[Opening EXCERPTED RECORDS section]

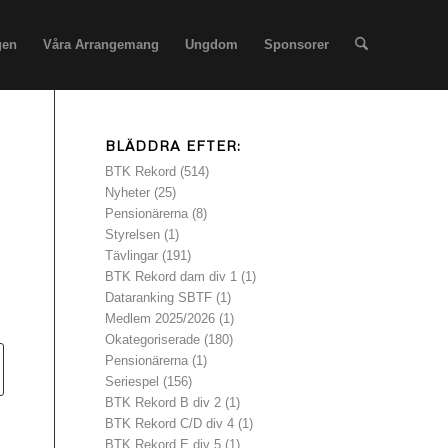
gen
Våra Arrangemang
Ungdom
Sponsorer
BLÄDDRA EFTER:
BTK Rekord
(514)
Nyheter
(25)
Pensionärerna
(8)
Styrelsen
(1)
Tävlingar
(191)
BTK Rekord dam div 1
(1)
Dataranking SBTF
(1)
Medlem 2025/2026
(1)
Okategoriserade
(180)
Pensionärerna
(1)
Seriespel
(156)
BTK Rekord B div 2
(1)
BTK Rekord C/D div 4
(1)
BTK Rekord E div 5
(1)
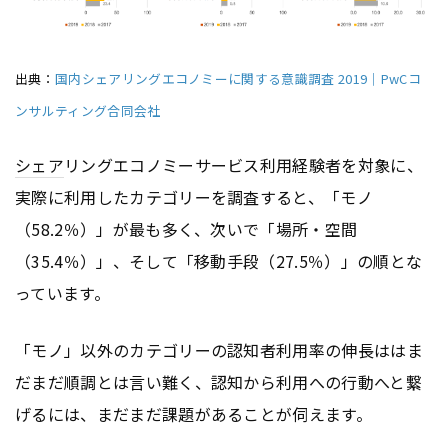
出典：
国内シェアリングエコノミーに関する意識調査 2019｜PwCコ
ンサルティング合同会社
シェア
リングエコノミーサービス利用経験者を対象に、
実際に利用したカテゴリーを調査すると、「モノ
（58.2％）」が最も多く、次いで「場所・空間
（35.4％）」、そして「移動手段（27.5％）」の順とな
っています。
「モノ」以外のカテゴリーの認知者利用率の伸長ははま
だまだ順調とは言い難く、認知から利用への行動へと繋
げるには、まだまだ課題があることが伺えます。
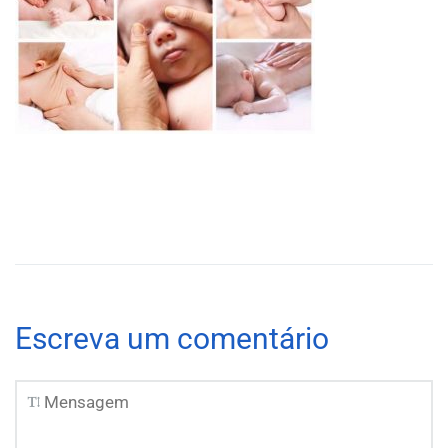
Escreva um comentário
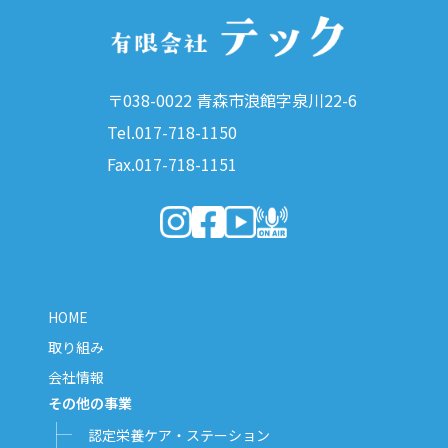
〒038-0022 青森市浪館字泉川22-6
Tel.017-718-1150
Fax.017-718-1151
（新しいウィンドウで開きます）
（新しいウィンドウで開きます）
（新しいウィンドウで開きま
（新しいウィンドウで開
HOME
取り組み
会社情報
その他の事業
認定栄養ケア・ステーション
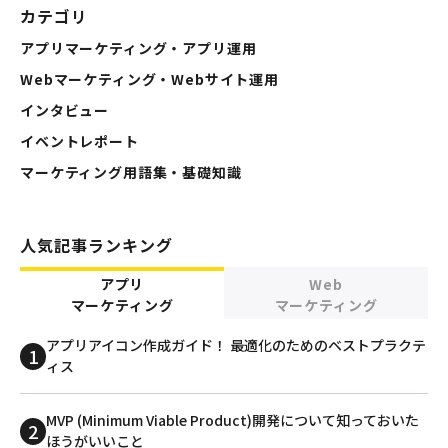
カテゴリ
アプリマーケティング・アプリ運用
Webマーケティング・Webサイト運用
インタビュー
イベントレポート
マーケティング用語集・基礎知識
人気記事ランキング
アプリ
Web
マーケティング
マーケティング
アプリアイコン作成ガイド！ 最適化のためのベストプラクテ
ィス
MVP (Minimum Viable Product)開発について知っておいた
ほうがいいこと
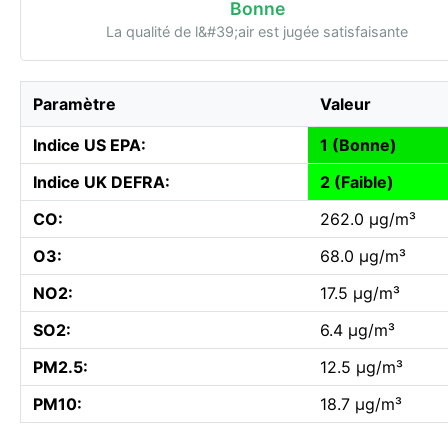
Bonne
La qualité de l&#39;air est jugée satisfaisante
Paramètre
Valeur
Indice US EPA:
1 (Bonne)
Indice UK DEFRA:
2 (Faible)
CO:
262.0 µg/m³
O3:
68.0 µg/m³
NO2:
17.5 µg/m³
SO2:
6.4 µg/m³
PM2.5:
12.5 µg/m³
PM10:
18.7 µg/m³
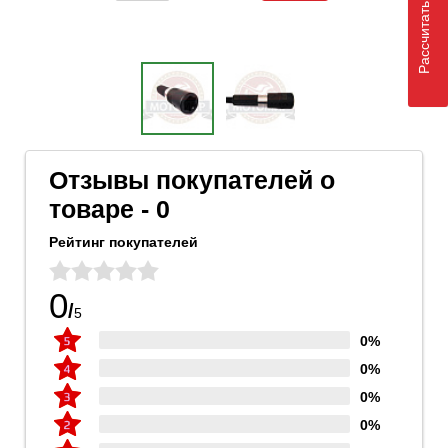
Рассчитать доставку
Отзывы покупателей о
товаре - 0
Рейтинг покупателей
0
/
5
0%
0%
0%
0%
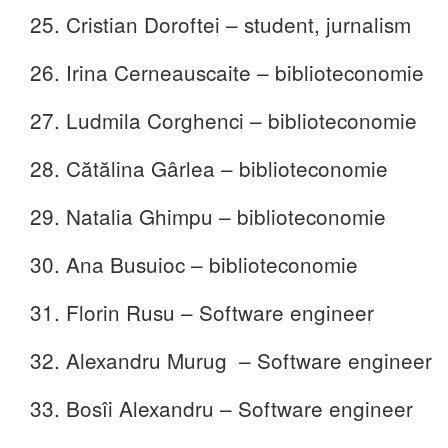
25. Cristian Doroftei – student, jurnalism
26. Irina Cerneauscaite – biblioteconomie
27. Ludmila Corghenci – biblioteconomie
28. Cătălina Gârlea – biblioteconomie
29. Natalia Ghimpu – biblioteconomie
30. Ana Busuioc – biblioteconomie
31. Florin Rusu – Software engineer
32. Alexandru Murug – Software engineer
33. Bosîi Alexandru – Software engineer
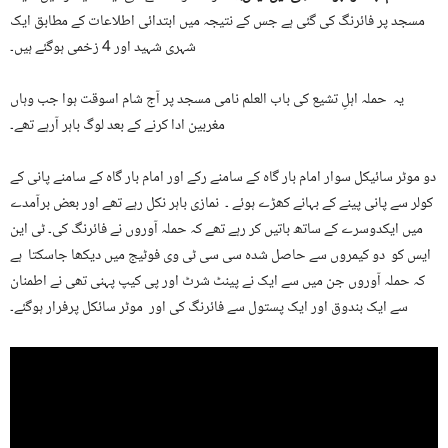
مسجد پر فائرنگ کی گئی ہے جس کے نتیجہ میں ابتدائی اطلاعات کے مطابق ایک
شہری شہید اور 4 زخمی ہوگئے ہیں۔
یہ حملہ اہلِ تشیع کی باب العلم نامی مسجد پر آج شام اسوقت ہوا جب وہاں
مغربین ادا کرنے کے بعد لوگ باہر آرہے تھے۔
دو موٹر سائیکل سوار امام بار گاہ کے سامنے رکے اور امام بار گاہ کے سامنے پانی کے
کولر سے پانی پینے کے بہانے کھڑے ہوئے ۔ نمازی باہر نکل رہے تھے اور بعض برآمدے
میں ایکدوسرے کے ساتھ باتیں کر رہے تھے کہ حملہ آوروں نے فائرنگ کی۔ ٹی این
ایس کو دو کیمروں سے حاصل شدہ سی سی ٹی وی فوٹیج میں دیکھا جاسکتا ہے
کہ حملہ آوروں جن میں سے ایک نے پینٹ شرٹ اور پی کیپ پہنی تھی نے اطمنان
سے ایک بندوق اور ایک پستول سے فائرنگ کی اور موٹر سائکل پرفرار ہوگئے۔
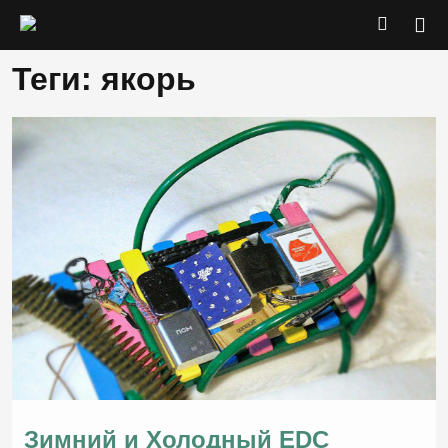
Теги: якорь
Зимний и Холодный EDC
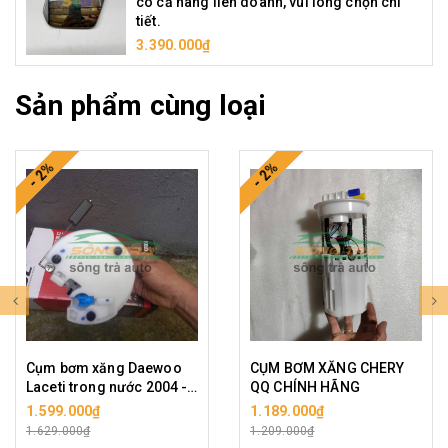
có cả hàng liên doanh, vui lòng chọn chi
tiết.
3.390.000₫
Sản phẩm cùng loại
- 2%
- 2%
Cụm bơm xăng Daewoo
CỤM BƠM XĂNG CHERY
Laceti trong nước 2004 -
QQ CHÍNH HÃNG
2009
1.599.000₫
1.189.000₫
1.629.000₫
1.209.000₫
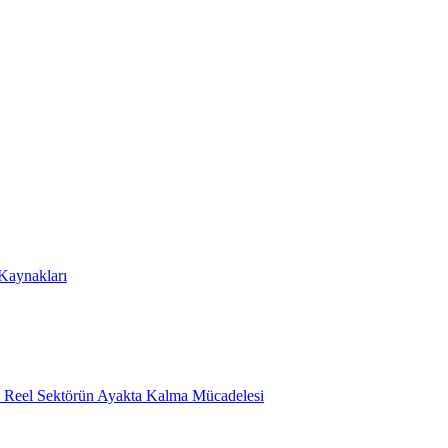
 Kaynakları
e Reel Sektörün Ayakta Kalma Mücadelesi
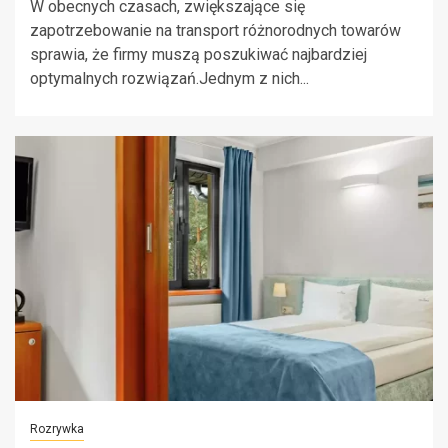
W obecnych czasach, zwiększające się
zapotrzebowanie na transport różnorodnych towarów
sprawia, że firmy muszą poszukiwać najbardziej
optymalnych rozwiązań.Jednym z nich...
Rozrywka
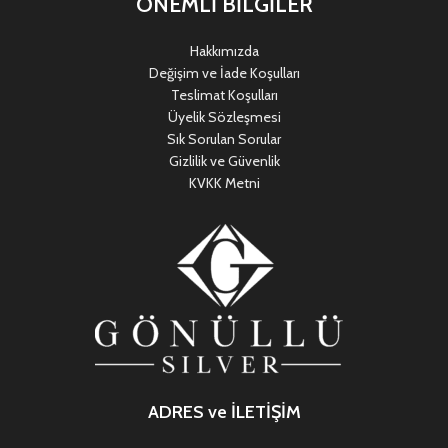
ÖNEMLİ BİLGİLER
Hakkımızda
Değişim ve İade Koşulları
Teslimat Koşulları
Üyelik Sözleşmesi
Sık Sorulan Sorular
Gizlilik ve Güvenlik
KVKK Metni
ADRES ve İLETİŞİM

[Closing EXCERPTED RECORDS section]

YOUR TASK:
When copying the data above, repeat every word exactly and drop the pictures.

SOLUTION TO THE PROBLEM:
gen
Våra Arrangemang
Ungdom
Sponsorer
BLÄDDRA EFTER:
BTK Rekord
(514)
Nyheter
(25)
Pensionärerna
(8)
Styrelsen
(1)
Tävlingar
(191)
BTK Rekord dam div 1
(1)
Dataranking SBTF
(1)
Medlem 2025/2026
(1)
Okategoriserade
(180)
Pensionärerna
(1)
Seriespel
(156)
BTK Rekord B div 2
(1)
BTK Rekord C/D div 4
(1)
BTK Rekord E div 5
(1)
出典：
国内シェアリングエコノミーに関する意識調査 2019｜PwCコ
ンサルティング合同会社
シェア
リングエコノミーサービス利用経験者を対象に、
実際に利用したカテゴリーを調査すると、「モノ
（58.2％）」が最も多く、次いで「場所・空間
（35.4％）」、そして「移動手段（27.5％）」の順とな
っています。
「モノ」以外のカテゴリーの認知者利用率の伸長ははま
だまだ順調とは言い難く、認知から利用への行動へと繋
げるには、まだまだ課題があることが伺えます。
Escreva um comentário
〒038-0022 青森市浪館字泉川22-6
Tel.017-718-1150
Fax.017-718-1151
（新しいウィンドウで開きます）
（新しいウィンドウで開きます）
（新しいウィンドウで開きま
（新しいウィンドウで開
HOME
取り組み
会社情報
その他の事業
認定栄養ケア・ステーション
カテゴリ
アプリマーケティング・アプリ運用
Webマーケティング・Webサイト運用
インタビュー
イベントレポート
マーケティング用語集・基礎知識
人気記事ランキング
アプリ
Web
マーケティング
マーケティング
アプリアイコン作成ガイド！ 最適化のためのベストプラクテ
ィス
MVP (Minimum Viable Product)開発について知っておいた
ほうがいいこと
Bonne
La qualité de l&#39;air est jugée satisfaisante
Paramètre
Valeur
Indice US EPA:
1 (Bonne)
Indice UK DEFRA:
2 (Faible)
CO:
262.0 µg/m³
O3:
68.0 µg/m³
NO2:
17.5 µg/m³
SO2:
6.4 µg/m³
PM2.5:
12.5 µg/m³
PM10:
18.7 µg/m³
Рассчитать доставку
Отзывы покупателей о
товаре - 0
Рейтинг покупателей
0
/
5
0%
0%
0%
0%
25. Cristian Doroftei – student, jurnalism
26. Irina Cerneauscaite – biblioteconomie
27. Ludmila Corghenci – biblioteconomie
28. Cătălina Gârlea – biblioteconomie
29. Natalia Ghimpu – biblioteconomie
30. Ana Busuioc – biblioteconomie
31. Florin Rusu – Software engineer
32. Alexandru Murug – Software engineer
33. Bosîi Alexandru – Software engineer
مسجد پر فائرنگ کی گئی ہے جس کے نتیجہ میں ابتدائی اطلاعات کے مطابق ایک
شہری شہید اور 4 زخمی ہوگئے ہیں۔
یہ حملہ اہلِ تشیع کی باب العلم نامی مسجد پر آج شام اسوقت ہوا جب وہاں
مغربین ادا کرنے کے بعد لوگ باہر آرہے تھے۔
دو موٹر سائیکل سوار امام بار گاہ کے سامنے رکے اور امام بار گاہ کے سامنے پانی کے
کولر سے پانی پینے کے بہانے کھڑے ہوئے ۔ نمازی باہر نکل رہے تھے اور بعض برآمدے
میں ایکدوسرے کے ساتھ باتیں کر رہے تھے کہ حملہ آوروں نے فائرنگ کی۔ ٹی این
ایس کو دو کیمروں سے حاصل شدہ سی سی ٹی وی فوٹیج میں دیکھا جاسکتا ہے
کہ حملہ آوروں جن میں سے ایک نے پینٹ شرٹ اور پی کیپ پہنی تھی نے اطمنان
سے ایک بندوق اور ایک پستول سے فائرنگ کی اور موٹر سائکل پرفرار ہوگئے۔
Теги: якорь
Зимний и Холодный EDC
có cả hàng liên doanh, vui lòng chọn chi
tiết.
3.390.000₫
Sản phẩm cùng loại
- 2%
- 2%
Cụm bơm xăng Daewoo
CỤM BƠM XĂNG CHERY
Laceti trong nước 2004 -
QQ CHÍNH HÃNG
2009
1.599.000₫
1.189.000₫
1.629.000₫
1.209.000₫
 Kaynakları
e Reel Sektörün Ayakta Kalma Mücadelesi
W obecnych czasach, zwiększające się
zapotrzebowanie na transport różnorodnych towarów
sprawia, że firmy muszą poszukiwać najbardziej
optymalnych rozwiązań.Jednym z nich...
Rozrywka
ÖNEMLİ BİLGİLER
Hakkımızda
Değişim ve İade Koşulları
Teslimat Koşulları
Üyelik Sözleşmesi
Sık Sorulan Sorular
Gizlilik ve Güvenlik
KVKK Metni
ADRES ve İLETİŞİM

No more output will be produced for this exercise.